By application of GRI 1 (Note 2(a) to Chapter 63), the Snuggies® are classified in heading 6114, HTSUS. They are specifically provided for in subheading 6114.30.30, HTSUS, which provides for: “Other garments, knitted or crocheted: Of man-made fibers: Other…” The 2009 column one, general rate of duty is 14.9 percent ad valorem. You are instructed to DENY the protest.

Duty rates are provided for your convenience and subject to change. The text of the most recent HTSUS and the accompanying duty rates are provided on the World Wide Web at www.usitc.gov.

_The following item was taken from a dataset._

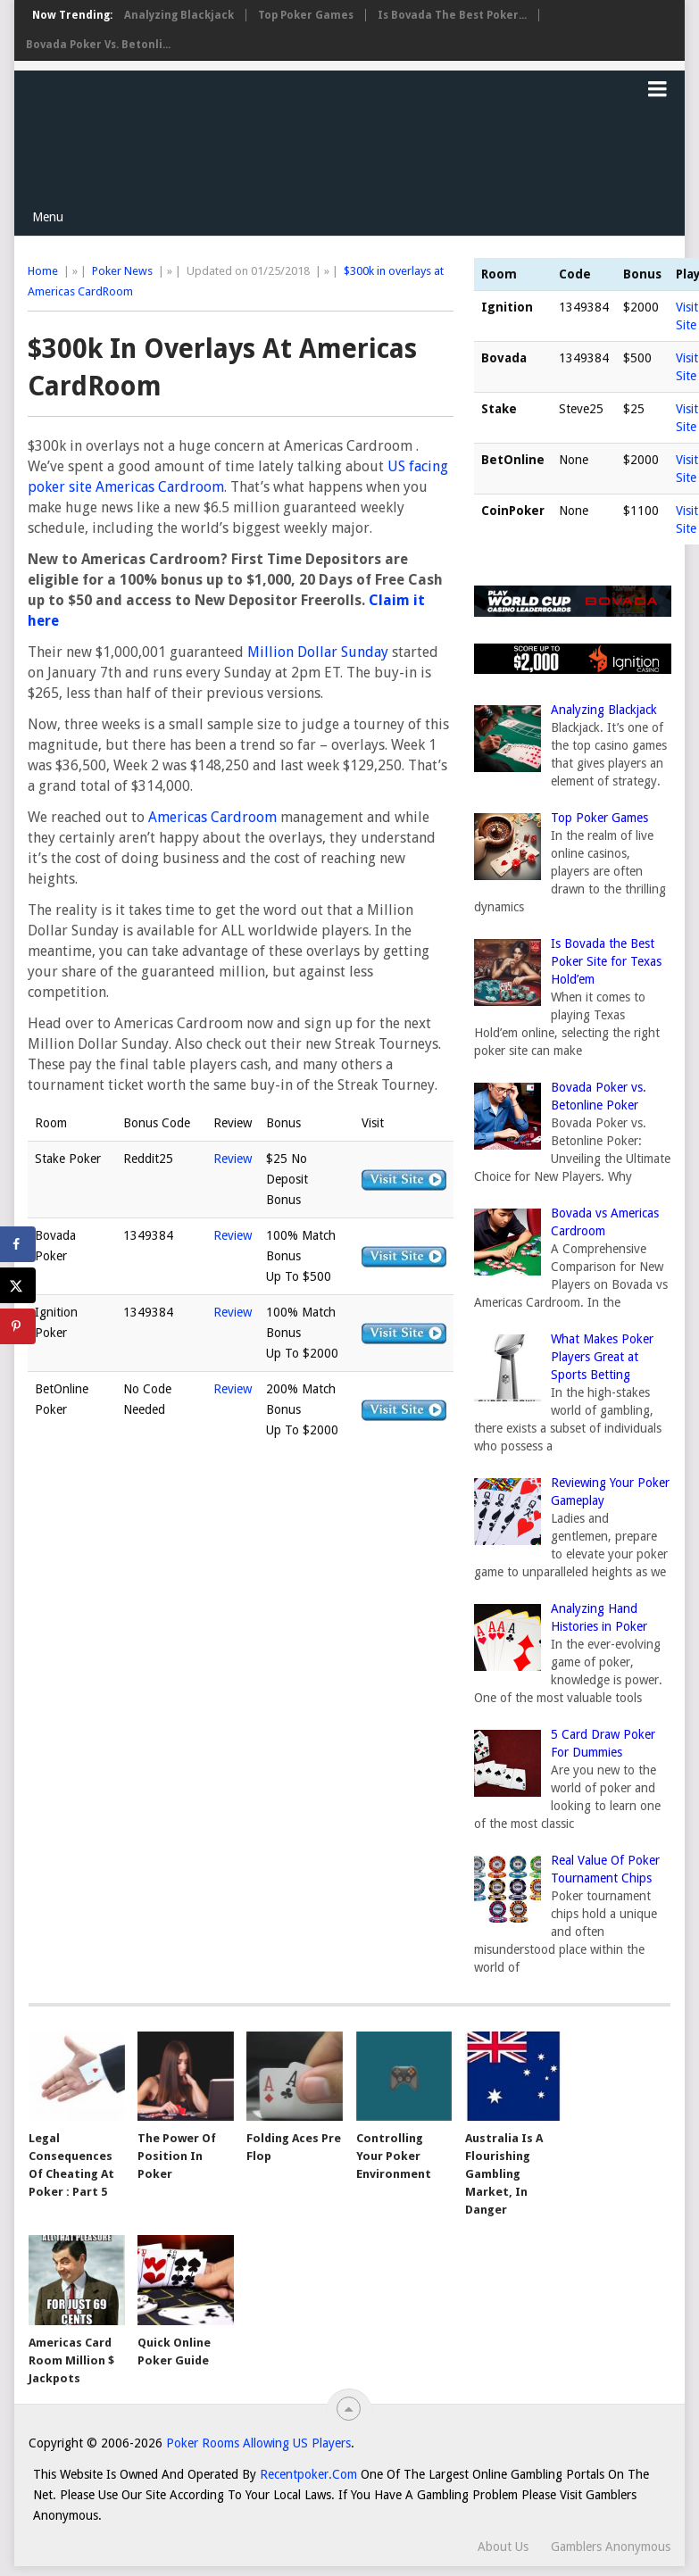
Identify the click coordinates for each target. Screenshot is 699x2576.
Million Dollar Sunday (317, 652)
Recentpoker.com (308, 2474)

You are to mail this letter together with the Customs Form 19, to the protestant no later than 60 days from the date of this letter. Any reliquidation of the entry in accordance with the decision must be accomplished prior to mailing of the decision. Sixty days from the date of this letter, the Office of International Trade will make the decision available to CBP personnel, and to the public on the CBP Home Page on the World Wide Web at www.cbp.gov, by means of the Freedom of Information Act, and other methods of public distribution.